Submitted to: American Society for Microbiology
Publication Type: Abstract only
Publication Acceptance Date: 2/15/2005
Publication Date: 6/5/2005
Citation: Callicott, K., Hiett, K.L., Stern, N.J., Reiersen, J., Berndtson, E., Fridricksdottir, V., Gunnarsson, E., Georgsson, F., Lowan, R. 2005. Refinement of flaa svr sequence typing for campylobacter jejuni [abstract]. American Society for Microbiology. p.

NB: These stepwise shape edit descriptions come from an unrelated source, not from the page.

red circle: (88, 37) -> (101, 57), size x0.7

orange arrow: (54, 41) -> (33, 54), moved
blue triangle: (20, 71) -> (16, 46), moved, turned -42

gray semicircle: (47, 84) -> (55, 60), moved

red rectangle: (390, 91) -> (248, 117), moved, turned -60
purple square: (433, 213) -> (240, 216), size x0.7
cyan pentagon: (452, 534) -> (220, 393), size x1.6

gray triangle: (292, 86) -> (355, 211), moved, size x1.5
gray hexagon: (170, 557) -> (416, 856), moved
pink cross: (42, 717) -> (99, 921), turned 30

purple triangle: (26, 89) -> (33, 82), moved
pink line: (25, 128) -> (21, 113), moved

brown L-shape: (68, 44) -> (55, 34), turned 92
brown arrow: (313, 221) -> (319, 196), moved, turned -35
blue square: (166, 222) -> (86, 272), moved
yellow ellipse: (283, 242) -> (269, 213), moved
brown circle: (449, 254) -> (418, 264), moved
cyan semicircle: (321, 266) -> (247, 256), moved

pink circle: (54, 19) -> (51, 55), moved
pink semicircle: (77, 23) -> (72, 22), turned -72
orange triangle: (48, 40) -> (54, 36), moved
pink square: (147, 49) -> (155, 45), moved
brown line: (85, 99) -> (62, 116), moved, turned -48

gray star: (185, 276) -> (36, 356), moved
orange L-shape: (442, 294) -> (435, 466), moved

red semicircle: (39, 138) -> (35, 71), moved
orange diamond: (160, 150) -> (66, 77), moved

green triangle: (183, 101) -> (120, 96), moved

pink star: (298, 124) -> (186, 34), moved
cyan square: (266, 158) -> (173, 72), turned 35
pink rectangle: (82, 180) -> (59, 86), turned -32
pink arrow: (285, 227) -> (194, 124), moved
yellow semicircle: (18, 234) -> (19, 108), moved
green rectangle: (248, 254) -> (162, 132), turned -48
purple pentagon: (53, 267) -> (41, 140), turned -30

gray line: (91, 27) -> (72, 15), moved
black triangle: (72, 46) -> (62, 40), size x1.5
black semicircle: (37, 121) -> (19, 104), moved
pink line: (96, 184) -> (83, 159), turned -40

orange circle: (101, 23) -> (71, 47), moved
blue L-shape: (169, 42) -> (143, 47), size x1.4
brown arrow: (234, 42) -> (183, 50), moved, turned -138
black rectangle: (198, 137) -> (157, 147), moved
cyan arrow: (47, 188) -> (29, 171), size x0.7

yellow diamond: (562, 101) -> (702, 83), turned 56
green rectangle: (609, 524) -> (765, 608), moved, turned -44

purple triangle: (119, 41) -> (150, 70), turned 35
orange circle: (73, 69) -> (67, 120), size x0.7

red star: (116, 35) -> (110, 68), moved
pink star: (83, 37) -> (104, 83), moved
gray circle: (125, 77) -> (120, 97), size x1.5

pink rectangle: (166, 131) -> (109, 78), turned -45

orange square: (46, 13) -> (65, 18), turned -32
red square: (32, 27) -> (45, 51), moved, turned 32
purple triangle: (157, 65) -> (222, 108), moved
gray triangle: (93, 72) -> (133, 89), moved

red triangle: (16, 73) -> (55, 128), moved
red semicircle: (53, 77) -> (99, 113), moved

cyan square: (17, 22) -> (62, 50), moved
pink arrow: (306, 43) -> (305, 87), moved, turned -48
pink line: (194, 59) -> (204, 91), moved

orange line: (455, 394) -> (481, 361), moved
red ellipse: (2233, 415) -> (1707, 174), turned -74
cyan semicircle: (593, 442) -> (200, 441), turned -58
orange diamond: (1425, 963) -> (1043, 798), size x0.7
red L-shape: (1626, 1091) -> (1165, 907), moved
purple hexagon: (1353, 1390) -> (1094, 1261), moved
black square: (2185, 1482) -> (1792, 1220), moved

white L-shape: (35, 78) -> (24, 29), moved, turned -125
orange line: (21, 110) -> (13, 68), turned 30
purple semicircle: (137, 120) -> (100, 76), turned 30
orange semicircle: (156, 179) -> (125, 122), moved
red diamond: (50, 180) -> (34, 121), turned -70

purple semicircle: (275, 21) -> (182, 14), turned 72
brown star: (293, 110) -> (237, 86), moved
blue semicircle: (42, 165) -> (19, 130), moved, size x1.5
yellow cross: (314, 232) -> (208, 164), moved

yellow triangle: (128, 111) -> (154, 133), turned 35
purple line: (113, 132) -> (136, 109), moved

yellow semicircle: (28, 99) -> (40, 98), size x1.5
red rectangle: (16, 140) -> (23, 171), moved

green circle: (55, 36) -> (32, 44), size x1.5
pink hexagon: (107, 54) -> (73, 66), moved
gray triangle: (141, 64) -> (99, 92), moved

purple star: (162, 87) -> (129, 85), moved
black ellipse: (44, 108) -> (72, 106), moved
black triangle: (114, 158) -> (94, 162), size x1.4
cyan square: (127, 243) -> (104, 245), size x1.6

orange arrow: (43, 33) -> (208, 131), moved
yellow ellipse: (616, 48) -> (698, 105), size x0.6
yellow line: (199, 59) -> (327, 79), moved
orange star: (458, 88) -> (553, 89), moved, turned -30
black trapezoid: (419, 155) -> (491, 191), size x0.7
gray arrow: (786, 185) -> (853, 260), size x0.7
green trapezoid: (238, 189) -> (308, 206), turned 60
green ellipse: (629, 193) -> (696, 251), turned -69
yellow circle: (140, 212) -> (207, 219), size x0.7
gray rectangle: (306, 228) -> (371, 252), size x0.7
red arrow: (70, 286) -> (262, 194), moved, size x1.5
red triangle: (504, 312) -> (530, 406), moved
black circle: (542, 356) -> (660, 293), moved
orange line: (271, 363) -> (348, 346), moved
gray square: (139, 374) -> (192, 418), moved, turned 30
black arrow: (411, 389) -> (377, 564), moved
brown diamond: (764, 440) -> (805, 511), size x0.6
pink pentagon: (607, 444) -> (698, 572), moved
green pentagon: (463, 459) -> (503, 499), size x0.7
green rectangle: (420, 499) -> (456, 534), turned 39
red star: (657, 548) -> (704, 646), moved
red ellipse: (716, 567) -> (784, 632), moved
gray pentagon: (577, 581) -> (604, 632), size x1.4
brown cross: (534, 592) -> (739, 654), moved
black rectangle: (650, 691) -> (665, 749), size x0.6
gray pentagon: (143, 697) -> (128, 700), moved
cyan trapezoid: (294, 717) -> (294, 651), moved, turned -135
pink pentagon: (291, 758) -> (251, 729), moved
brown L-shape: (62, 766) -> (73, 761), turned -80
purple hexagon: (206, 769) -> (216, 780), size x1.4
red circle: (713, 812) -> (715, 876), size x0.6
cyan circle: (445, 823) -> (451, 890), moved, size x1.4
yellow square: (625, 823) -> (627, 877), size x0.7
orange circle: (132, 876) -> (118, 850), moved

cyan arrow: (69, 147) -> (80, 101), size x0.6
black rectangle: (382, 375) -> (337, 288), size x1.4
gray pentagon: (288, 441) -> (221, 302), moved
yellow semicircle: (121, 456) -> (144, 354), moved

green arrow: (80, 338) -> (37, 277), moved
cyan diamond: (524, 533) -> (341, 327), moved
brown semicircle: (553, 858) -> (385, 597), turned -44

D-209. Interpretive Summary:
Technical Abstract: Background: Campylobacter jejuni is a common cause of bacterial food poisoning in the industrialized world, and the primary source of infection is from poultry. In order to better understand the molecular epidemiology of this bacterium in poultry and humans, one needs a reliable, reprooducible typing system. Meinersmann et al. (1997) described a method to amplify and sequence the short variable region (SVR) of flaA; we present a refinement of their method that greatly reduces the prevalence of ambiguous sequences we have observed. Methods: The FlaA SVR was amplified by the reverse primer (FIA625RU) of Meinersmann et al. and one of two forward primers: the original forward primer described by Meinersmann et al. (FIA242FU) and a second which more reliably amplified flaA alone (FLA4F). PCR products of the first primer set were sequenced for 543 Campylobacter isolates and for 487 isolates when the product was amplified by the second primer set. Results: Of the products generated by the first primer set, 580 (88%) were ambiguous. When the products generated using the second primer set were sequenced, 18 (3.6%) were ambiguous. Conclusions: When typeing C. jejuni using flaA SVR, the degree to which is ambiguous using primer FLA4F, one can sequence flaB using a forward primer in the 3 end of flaA and subtract that sequence from the ambiguous one.